Saved data entries:

----------------

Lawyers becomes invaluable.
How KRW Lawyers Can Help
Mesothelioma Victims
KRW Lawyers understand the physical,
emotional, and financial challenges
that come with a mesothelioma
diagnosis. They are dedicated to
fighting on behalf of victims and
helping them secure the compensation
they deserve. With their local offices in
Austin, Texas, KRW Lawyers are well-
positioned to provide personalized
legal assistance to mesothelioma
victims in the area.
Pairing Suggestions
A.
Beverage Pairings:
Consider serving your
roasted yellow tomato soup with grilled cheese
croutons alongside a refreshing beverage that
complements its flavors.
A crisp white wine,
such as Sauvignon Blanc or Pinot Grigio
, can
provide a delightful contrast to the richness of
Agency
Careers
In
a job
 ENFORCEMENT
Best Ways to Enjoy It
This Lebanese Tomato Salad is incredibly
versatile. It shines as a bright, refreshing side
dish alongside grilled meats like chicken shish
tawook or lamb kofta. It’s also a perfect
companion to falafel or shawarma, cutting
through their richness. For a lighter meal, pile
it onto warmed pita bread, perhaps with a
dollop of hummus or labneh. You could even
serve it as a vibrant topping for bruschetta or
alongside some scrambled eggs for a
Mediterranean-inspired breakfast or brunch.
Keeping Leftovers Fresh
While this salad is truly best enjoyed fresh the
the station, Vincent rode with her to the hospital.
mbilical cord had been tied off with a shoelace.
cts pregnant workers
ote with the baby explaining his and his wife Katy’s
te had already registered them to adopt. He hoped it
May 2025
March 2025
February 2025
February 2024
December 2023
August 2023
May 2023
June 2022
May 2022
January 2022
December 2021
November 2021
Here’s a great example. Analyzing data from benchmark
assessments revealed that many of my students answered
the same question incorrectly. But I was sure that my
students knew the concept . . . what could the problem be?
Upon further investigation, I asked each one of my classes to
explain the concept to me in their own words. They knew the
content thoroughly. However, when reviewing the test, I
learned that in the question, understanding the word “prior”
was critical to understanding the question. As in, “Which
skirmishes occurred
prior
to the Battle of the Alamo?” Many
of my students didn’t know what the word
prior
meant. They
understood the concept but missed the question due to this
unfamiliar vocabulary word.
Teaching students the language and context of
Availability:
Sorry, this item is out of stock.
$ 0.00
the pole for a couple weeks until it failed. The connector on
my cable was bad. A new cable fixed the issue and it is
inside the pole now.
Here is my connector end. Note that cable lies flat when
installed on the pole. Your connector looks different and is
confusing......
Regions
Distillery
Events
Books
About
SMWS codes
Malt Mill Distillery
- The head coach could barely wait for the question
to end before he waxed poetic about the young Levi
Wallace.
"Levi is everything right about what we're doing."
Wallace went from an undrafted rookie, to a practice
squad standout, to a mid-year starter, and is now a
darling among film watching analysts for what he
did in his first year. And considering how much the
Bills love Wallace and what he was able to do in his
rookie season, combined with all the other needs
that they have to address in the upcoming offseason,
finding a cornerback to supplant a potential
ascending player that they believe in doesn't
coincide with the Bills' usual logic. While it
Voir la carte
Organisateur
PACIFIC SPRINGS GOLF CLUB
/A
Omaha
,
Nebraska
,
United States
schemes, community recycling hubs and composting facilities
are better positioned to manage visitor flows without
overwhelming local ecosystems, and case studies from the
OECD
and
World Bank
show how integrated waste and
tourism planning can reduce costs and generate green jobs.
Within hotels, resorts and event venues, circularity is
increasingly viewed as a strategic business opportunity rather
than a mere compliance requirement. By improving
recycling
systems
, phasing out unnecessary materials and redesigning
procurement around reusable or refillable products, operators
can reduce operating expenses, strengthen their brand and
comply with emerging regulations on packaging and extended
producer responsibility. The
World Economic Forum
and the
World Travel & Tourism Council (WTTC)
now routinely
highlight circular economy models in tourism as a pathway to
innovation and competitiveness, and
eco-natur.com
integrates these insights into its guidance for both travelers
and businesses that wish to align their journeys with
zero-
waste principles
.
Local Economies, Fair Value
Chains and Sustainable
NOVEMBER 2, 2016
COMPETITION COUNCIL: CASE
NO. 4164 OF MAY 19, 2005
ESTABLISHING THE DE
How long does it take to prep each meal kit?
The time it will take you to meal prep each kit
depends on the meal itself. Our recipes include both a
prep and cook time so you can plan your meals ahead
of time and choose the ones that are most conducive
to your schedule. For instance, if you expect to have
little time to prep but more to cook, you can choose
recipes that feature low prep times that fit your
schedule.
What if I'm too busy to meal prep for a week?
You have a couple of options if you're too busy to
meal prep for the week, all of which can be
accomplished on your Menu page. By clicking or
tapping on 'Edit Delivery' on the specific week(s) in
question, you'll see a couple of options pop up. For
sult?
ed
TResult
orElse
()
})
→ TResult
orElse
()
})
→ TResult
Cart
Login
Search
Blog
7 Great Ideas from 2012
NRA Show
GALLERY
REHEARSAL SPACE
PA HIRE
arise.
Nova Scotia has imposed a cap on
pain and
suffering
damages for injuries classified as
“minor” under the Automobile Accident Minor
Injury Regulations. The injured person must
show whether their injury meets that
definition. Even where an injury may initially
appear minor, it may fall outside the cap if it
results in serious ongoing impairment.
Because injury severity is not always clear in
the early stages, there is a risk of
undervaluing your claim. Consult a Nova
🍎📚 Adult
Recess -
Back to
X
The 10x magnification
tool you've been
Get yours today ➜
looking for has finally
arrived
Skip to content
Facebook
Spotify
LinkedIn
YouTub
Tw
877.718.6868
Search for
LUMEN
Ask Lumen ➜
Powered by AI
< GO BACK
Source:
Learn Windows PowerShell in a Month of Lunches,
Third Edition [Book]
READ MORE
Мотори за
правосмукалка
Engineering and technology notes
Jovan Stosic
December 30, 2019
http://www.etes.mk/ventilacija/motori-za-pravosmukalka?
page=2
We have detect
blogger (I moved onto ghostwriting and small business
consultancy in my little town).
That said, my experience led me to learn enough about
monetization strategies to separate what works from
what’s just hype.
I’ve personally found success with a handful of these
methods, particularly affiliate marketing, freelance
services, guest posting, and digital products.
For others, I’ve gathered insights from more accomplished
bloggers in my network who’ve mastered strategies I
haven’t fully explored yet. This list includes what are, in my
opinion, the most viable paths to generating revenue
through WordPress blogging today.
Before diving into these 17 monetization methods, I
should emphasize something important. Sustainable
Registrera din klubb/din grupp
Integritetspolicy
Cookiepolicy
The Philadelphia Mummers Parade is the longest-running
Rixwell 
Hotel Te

----------------

Retype the data precisely.

TASK SOLUTION:
Lawyers becomes invaluable.
How KRW Lawyers Can Help
Mesothelioma Victims
KRW Lawyers understand the physical,
emotional, and financial challenges
that come with a mesothelioma
diagnosis. They are dedicated to
fighting on behalf of victims and
helping them secure the compensation
they deserve. With their local offices in
Austin, Texas, KRW Lawyers are well-
positioned to provide personalized
legal assistance to mesothelioma
victims in the area.
Pairing Suggestions
A.
Beverage Pairings:
Consider serving your
roasted yellow tomato soup with grilled cheese
croutons alongside a refreshing beverage that
complements its flavors.
A crisp white wine,
such as Sauvignon Blanc or Pinot Grigio
, can
provide a delightful contrast to the richness of
Agency
Careers
In
a job
 ENFORCEMENT
Best Ways to Enjoy It
This Lebanese Tomato Salad is incredibly
versatile. It shines as a bright, refreshing side
dish alongside grilled meats like chicken shish
tawook or lamb kofta. It’s also a perfect
companion to falafel or shawarma, cutting
through their richness. For a lighter meal, pile
it onto warmed pita bread, perhaps with a
dollop of hummus or labneh. You could even
serve it as a vibrant topping for bruschetta or
alongside some scrambled eggs for a
Mediterranean-inspired breakfast or brunch.
Keeping Leftovers Fresh
While this salad is truly best enjoyed fresh the
the station, Vincent rode with her to the hospital.
mbilical cord had been tied off with a shoelace.
cts pregnant workers
ote with the baby explaining his and his wife Katy’s
te had already registered them to adopt. He hoped it
May 2025
March 2025
February 2025
February 2024
December 2023
August 2023
May 2023
June 2022
May 2022
January 2022
December 2021
November 2021
Here’s a great example. Analyzing data from benchmark
assessments revealed that many of my students answered
the same question incorrectly. But I was sure that my
students knew the concept . . . what could the problem be?
Upon further investigation, I asked each one of my classes to
explain the concept to me in their own words. They knew the
content thoroughly. However, when reviewing the test, I
learned that in the question, understanding the word “prior”
was critical to understanding the question. As in, “Which
skirmishes occurred
prior
to the Battle of the Alamo?” Many
of my students didn’t know what the word
prior
meant. They
understood the concept but missed the question due to this
unfamiliar vocabulary word.
Teaching students the language and context of
Availability:
Sorry, this item is out of stock.
$ 0.00
the pole for a couple weeks until it failed. The connector on
my cable was bad. A new cable fixed the issue and it is
inside the pole now.
Here is my connector end. Note that cable lies flat when
installed on the pole. Your connector looks different and is
confusing......
Regions
Distillery
Events
Books
About
SMWS codes
Malt Mill Distillery
- The head coach could barely wait for the question
to end before he waxed poetic about the young Levi
Wallace.
"Levi is everything right about what we're doing."
Wallace went from an undrafted rookie, to a practice
squad standout, to a mid-year starter, and is now a
darling among film watching analysts for what he
did in his first year. And considering how much the
Bills love Wallace and what he was able to do in his
rookie season, combined with all the other needs
that they have to address in the upcoming offseason,
finding a cornerback to supplant a potential
ascending player that they believe in doesn't
coincide with the Bills' usual logic. While it
Voir la carte
Organisateur
PACIFIC SPRINGS GOLF CLUB
/A
Omaha
,
Nebraska
,
United States
schemes, community recycling hubs and composting facilities
are better positioned to manage visitor flows without
overwhelming local ecosystems, and case studies from the
OECD
and
World Bank
show how integrated waste and
tourism planning can reduce costs and generate green jobs.
Within hotels, resorts and event venues, circularity is
increasingly viewed as a strategic business opportunity rather
than a mere compliance requirement. By improving
recycling
systems
, phasing out unnecessary materials and redesigning
procurement around reusable or refillable products, operators
can reduce operating expenses, strengthen their brand and
comply with emerging regulations on packaging and extended
producer responsibility. The
World Economic Forum
and the
World Travel & Tourism Council (WTTC)
now routinely
highlight circular economy models in tourism as a pathway to
innovation and competitiveness, and
eco-natur.com
integrates these insights into its guidance for both travelers
and businesses that wish to align their journeys with
zero-
waste principles
.
Local Economies, Fair Value
Chains and Sustainable
NOVEMBER 2, 2016
COMPETITION COUNCIL: CASE
NO. 4164 OF MAY 19, 2005
ESTABLISHING THE DE
How long does it take to prep each meal kit?
The time it will take you to meal prep each kit
depends on the meal itself. Our recipes include both a
prep and cook time so you can plan your meals ahead
of time and choose the ones that are most conducive
to your schedule. For instance, if you expect to have
little time to prep but more to cook, you can choose
recipes that feature low prep times that fit your
schedule.
What if I'm too busy to meal prep for a week?
You have a couple of options if you're too busy to
meal prep for the week, all of which can be
accomplished on your Menu page. By clicking or
tapping on 'Edit Delivery' on the specific week(s) in
question, you'll see a couple of options pop up. For
sult?
ed
TResult
orElse
()
})
→ TResult
orElse
()
})
→ TResult
Cart
Login
Search
Blog
7 Great Ideas from 2012
NRA Show
GALLERY
REHEARSAL SPACE
PA HIRE
arise.
Nova Scotia has imposed a cap on
pain and
suffering
damages for injuries classified as
“minor” under the Automobile Accident Minor
Injury Regulations. The injured person must
show whether their injury meets that
definition. Even where an injury may initially
appear minor, it may fall outside the cap if it
results in serious ongoing impairment.
Because injury severity is not always clear in
the early stages, there is a risk of
undervaluing your claim. Consult a Nova
🍎📚 Adult
Recess -
Back to
X
The 10x magnification
tool you've been
Get yours today ➜
looking for has finally
arrived
Skip to content
Facebook
Spotify
LinkedIn
YouTub
Tw
877.718.6868
Search for
LUMEN
Ask Lumen ➜
Powered by AI
< GO BACK
Source:
Learn Windows PowerShell in a Month of Lunches,
Third Edition [Book]
READ MORE
Мотори за
правосмукалка
Engineering and technology notes
Jovan Stosic
December 30, 2019
http://www.etes.mk/ventilacija/motori-za-pravosmukalka?
page=2
We have detect
blogger (I moved onto ghostwriting and small business
consultancy in my little town).
That said, my experience led me to learn enough about
monetization strategies to separate what works from
what’s just hype.
I’ve personally found success with a handful of these
methods, particularly affiliate marketing, freelance
services, guest posting, and digital products.
For others, I’ve gathered insights from more accomplished
bloggers in my network who’ve mastered strategies I
haven’t fully explored yet. This list includes what are, in my
opinion, the most viable paths to generating revenue
through WordPress blogging today.
Before diving into these 17 monetization methods, I
should emphasize something important. Sustainable
Registrera din klubb/din grupp
Integritetspolicy
Cookiepolicy
The Philadelphia Mummers Parade is the longest-running
Rixwell 
Hotel Te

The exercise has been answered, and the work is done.